Output distribution of rand(Float32) and rand(Float64), thread 2

That output distribution looks very strange. It’s monotonic and has a bag of 2^64 possible values, of which many are repeated. Looking just at the low-end of the range and looking at the numbers as multiples of 2^64 (to make them intelligible):

julia> @. rand64(UInt64($(0:12))) * $(2.0^64)
13-element Vector{Float64}:
  1.9999999999999998
  1.9999999999999998
  1.9999999999999998
  1.9999999999999998
  5.999999999999999
  5.999999999999999
  5.999999999999999
  5.999999999999999
  9.999999999999998
  9.999999999999998
  9.999999999999998
  9.999999999999998
 13.999999999999998

I can’t figure out for which values of p the identity I think we all want want — that is, P(\texttt{rand64()} < p) = p — is true.

There’s a 4-in-2^64 chance of getting values less than 2*2^{-64}. There’s an 8-in-2^64 chance of getting values less than 6*2^{-64}. Maybe the values for which it’s correct to test lie in-between its observable outputs?

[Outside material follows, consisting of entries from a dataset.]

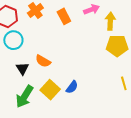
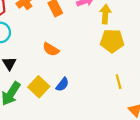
orange semicircle: (43, 61) -> (51, 49), moved

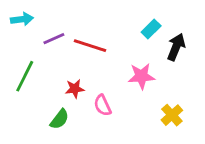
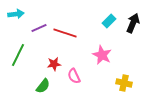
black arrow: (176, 47) -> (133, 23), moved
pink star: (141, 76) -> (102, 55), turned 30
yellow cross: (172, 115) -> (124, 83), turned -35

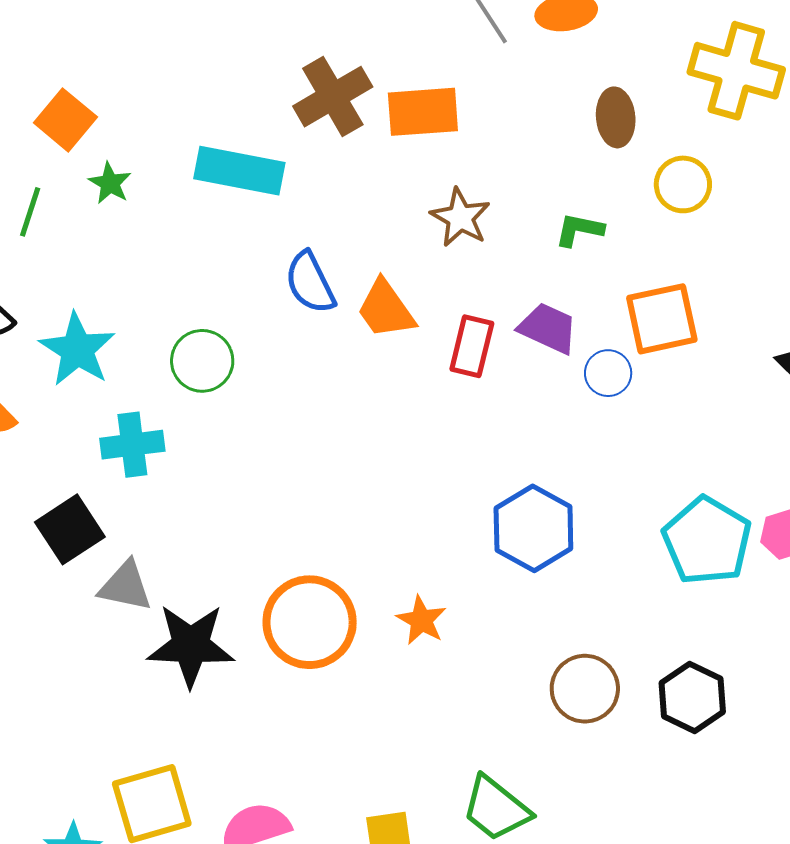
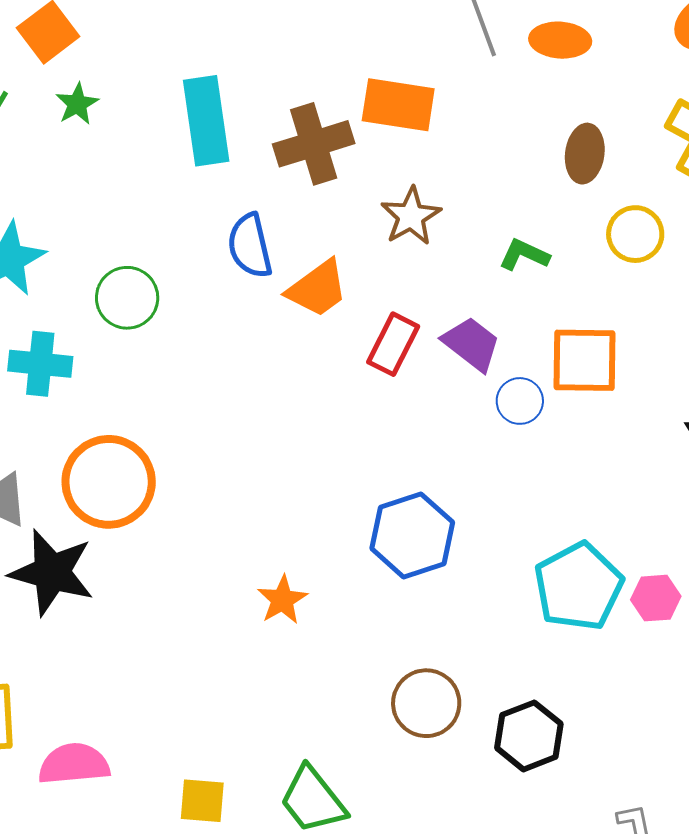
brown cross: (333, 97) -> (314, 144), moved
cyan rectangle: (239, 171) -> (206, 121), turned 58
orange trapezoid: (386, 309) -> (318, 289), turned -104
orange circle: (310, 622) -> (109, 482), moved

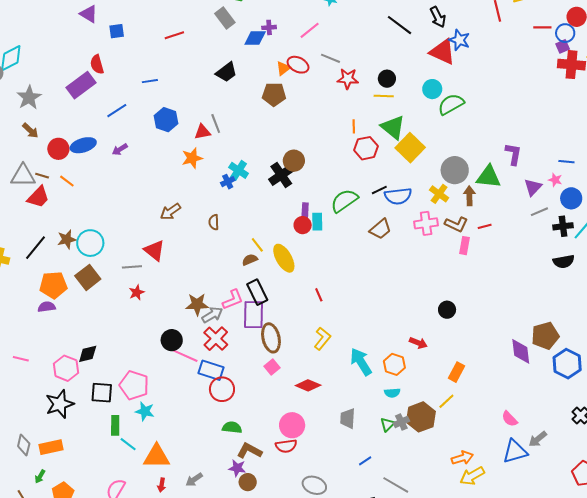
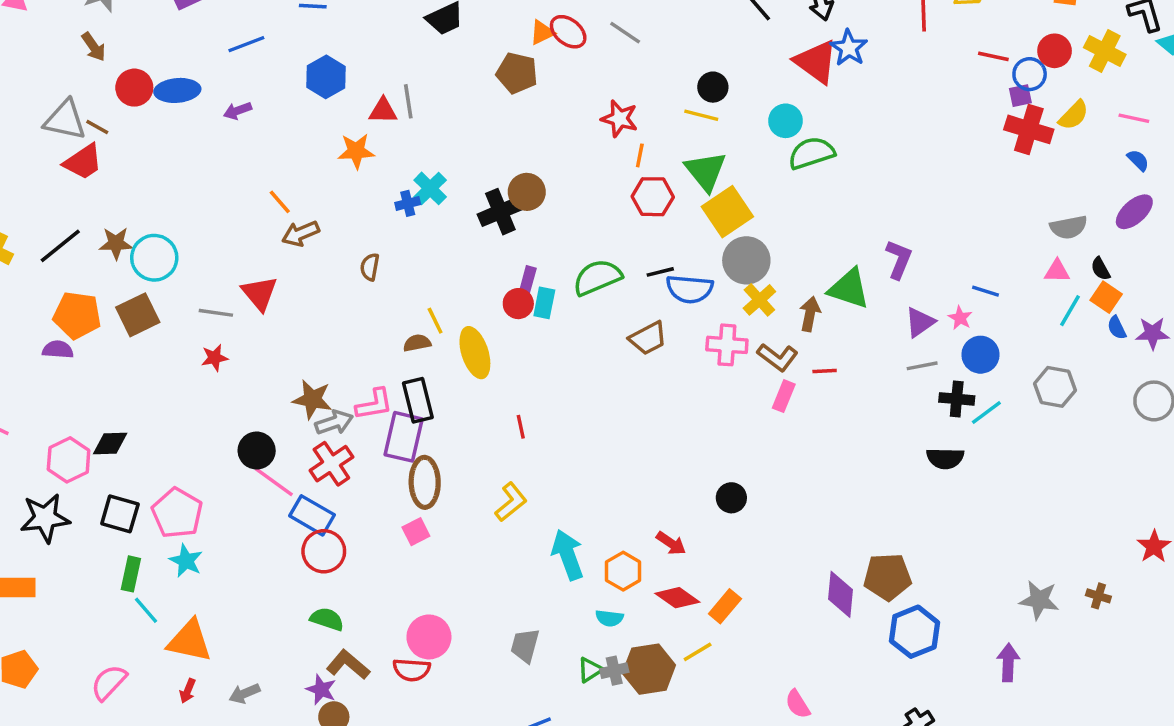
red star: (348, 79) -> (619, 119), moved
gray circle: (455, 170) -> (746, 260), moved
orange line: (67, 181) -> (280, 202), moved
red diamond: (308, 385) -> (677, 598), moved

But then it’s not obvious how that applies at the other side of the range where it’s impossible to place a p between its observable outputs. It just seems… confused and fraught.

1 Like

My proposal was based on the observation that the distribution given by ldexp(convert(FloatT, rand(UInt64)), -64) is pretty OK if we must avoid leading_zeros / trailing_zeros due to vectorization concerns on avx2 machines.

Conceptually, this is bog standard naive linearly spaced 2^64 points on the unit interval.

There are only three issues with this:

  1. This can emit 1.0, because we can’t set the rounding mode.
  2. This can emit 0.0, which I don’t like for a lot of reasons.
  3. convert(Float32, UInt64) doesn’t actually vectorize well on avx2. But there is a juicy instruction to convert signed Int64 to Float32.

So I fixed all three issues:

  1. We multiply with prevfloat(1.0f0), which prevents the forbidden emission of 1.0
  2. I dislike emitting zero, so I exclude it by setting the lowest bit. We probably could also add ldexp(1.0, -64) or something (this addition doesn’t change largish output values, a typical float case of x + y == x with nonzero y).
  3. Can’t convert UInt64 to Float32 in a single instruction? Yeah, let’s just unset the leading bit. The compiler understands this and uses the signed-Int64 to Float32 instruction.
  4. Oh, we still need to shift the result into the unit interval, i.e. ldexp(..., -63). I can fuse that with the multiplication, by shifting the constant factor.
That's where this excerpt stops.